In the nighttime they
were driven out into the Atlantic beyond Skerryvore. When the storm
abated they drifted northward, landed on many islands in turn, playing
great havoc amongst the children of the old vikings, and so disgracing
their own country Scotland that the Norsemen of the Hebrides vowed
vengeance upon all Scots wheresoever they might encounter them.
CHAPTER XX. ALONE WITH DEATH.
Kenric with his squadron, reduced now to four galleys, voyaged to the
isle of Tiree -- a distance of about fifty miles from Colonsay. There,
without drawing arrow from sheath or sword from scabbard, he prevailed
over the lord of that land to give him surety of his adherence to King
Alexander, and a solemn declaration that he would remain true to his
oaths.
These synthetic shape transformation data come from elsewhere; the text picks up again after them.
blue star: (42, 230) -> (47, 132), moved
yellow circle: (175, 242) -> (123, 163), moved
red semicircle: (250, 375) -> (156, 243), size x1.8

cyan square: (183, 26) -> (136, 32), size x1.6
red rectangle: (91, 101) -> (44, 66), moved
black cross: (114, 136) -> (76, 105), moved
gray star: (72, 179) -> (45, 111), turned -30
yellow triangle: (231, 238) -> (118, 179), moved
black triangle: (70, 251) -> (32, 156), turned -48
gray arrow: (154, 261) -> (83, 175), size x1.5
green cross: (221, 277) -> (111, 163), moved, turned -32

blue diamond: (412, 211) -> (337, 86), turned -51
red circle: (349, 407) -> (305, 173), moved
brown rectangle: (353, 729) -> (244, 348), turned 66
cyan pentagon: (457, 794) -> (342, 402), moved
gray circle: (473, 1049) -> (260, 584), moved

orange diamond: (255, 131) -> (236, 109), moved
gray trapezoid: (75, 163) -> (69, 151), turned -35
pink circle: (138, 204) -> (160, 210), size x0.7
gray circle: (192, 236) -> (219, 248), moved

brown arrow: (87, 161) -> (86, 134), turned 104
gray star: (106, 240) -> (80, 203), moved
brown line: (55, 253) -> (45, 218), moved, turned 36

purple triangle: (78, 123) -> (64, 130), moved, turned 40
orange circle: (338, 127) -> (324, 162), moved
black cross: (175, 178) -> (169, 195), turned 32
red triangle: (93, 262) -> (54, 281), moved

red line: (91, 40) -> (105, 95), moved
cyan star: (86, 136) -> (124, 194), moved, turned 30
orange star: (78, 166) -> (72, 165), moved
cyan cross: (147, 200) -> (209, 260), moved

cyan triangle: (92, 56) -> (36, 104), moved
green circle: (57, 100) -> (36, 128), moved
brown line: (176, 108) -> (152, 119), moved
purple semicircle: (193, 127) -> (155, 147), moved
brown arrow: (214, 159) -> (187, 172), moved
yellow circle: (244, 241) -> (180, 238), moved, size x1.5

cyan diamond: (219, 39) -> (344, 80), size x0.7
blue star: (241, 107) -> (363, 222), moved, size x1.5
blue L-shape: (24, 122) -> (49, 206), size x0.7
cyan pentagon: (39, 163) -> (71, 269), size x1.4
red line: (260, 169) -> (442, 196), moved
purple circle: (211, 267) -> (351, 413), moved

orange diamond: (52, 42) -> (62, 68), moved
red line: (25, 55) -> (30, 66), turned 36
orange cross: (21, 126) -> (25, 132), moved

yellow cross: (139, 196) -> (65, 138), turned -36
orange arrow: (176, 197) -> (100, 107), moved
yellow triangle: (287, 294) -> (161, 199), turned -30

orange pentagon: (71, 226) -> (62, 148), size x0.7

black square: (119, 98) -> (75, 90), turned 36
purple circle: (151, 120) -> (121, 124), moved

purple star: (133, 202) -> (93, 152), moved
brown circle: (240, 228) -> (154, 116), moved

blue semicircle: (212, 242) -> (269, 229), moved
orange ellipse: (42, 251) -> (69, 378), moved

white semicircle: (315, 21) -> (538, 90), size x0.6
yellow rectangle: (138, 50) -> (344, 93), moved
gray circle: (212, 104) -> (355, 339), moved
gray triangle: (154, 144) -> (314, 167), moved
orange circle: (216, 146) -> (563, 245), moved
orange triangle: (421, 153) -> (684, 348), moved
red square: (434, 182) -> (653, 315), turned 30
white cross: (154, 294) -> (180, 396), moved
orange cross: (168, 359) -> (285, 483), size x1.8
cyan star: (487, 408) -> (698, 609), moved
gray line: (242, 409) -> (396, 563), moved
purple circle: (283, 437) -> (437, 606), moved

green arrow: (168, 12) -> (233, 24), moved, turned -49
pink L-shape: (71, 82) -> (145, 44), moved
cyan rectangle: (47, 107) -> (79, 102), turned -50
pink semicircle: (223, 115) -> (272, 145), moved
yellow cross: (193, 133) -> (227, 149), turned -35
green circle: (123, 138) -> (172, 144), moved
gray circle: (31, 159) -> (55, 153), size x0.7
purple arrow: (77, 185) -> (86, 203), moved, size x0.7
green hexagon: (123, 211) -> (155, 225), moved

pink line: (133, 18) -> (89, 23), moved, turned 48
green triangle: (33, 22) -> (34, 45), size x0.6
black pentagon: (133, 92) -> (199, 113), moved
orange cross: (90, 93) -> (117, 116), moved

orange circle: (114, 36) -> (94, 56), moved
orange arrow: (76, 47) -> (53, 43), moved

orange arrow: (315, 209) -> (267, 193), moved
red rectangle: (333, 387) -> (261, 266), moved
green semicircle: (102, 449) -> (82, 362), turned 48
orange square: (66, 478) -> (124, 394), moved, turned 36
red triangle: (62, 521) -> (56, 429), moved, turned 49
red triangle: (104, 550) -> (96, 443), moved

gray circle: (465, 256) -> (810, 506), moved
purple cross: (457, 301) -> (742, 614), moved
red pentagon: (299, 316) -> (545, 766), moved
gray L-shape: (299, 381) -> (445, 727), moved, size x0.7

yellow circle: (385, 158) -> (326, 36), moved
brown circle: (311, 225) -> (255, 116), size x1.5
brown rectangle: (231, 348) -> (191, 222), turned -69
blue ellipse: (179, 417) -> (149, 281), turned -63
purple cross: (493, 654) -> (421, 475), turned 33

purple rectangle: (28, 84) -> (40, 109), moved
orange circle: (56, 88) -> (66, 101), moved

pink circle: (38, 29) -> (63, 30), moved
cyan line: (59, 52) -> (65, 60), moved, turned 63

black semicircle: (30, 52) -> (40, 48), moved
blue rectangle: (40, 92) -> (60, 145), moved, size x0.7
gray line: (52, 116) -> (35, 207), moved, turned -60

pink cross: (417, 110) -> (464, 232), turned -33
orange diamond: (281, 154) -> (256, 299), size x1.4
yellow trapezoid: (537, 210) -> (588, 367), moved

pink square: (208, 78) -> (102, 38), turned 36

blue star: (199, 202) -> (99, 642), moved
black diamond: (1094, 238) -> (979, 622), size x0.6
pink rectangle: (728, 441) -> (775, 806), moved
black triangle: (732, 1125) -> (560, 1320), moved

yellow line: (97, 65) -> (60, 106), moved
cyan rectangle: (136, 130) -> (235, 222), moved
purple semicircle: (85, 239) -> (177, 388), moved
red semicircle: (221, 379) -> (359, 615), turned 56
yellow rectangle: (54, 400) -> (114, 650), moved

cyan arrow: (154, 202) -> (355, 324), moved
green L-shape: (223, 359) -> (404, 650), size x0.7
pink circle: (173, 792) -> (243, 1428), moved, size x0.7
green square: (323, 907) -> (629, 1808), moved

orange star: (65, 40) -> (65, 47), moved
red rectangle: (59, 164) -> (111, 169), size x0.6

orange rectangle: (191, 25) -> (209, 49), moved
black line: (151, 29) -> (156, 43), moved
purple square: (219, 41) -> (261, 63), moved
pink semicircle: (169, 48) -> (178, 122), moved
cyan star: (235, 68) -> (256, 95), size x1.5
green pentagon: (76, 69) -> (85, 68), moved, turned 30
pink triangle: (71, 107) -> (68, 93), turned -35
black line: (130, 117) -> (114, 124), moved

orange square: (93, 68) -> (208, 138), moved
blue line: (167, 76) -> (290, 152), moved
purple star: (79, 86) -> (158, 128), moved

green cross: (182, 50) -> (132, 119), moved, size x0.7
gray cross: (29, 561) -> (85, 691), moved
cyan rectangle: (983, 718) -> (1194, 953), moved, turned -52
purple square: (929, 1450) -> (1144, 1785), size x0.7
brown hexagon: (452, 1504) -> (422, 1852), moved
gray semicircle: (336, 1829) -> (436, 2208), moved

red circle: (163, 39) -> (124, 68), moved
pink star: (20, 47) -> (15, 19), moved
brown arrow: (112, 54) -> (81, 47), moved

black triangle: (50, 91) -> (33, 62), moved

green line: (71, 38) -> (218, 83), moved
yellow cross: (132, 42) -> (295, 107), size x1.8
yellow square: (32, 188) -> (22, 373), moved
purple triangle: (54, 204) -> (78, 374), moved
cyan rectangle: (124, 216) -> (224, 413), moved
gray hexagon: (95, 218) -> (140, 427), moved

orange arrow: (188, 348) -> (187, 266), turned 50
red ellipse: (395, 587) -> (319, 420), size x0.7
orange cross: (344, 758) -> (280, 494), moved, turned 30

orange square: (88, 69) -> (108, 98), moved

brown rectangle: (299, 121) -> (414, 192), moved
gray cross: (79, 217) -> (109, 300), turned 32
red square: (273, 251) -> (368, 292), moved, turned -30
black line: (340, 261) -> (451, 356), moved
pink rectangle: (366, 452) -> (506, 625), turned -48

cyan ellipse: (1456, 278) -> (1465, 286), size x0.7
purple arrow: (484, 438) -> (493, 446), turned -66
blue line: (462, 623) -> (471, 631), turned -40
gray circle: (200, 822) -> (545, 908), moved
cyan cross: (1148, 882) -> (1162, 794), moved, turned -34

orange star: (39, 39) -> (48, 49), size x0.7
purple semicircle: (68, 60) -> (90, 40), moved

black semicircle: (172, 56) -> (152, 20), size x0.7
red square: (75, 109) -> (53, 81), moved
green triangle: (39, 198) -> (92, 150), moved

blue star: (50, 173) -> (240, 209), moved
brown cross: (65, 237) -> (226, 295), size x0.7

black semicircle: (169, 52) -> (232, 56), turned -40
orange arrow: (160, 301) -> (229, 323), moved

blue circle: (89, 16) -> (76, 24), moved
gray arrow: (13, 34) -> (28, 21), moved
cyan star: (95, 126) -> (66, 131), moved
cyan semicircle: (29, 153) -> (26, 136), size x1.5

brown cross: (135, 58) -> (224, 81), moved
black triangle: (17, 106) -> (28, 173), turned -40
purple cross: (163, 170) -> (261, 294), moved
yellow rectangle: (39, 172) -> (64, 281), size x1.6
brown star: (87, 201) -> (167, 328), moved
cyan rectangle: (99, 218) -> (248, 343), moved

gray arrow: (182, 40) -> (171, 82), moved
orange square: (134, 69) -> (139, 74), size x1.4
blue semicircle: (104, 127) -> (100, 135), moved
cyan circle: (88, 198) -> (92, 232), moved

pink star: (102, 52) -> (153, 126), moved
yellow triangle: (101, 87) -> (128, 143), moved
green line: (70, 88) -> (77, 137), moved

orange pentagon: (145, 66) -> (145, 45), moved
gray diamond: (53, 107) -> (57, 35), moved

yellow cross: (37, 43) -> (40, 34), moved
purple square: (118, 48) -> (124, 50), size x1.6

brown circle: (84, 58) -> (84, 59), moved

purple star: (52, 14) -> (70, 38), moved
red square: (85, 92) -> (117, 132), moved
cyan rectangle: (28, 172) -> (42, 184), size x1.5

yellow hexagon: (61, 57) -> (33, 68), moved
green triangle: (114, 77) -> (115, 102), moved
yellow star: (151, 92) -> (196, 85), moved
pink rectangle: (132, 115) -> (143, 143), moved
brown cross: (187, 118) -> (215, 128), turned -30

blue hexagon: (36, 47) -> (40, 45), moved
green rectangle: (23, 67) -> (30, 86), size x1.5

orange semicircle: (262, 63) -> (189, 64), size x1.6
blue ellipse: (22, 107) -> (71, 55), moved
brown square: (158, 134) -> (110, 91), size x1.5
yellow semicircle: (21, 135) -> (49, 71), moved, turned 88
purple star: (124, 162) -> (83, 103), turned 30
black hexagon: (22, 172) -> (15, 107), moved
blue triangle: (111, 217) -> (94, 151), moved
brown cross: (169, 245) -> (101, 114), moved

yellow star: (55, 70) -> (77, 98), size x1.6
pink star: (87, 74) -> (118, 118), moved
And then the barks departed for Coll.
Now young Harald of Islay having warned the people of Colonsay of the
approach of the invaders, bade his men take him at once to the isle of
Coll, whither, as it chanced, Earl Sweyn the Silent had gone, and there
the lad told the same tale of how Kenric of Bute was bent upon making
conquest of the isles, yet breathing no word of how King Alexander had
ordered the expedition. The men of Coll, thus warned, would not brook
that the ships of Bute should touch at their island, so ere Kenric had
yet arrived at Tiree they got their many galleys together, and joining
with the forces of Earl Sweyn they stood off behind the little isle of
Gunna, ready to make an onslaught upon the squadron that Kenric was leading.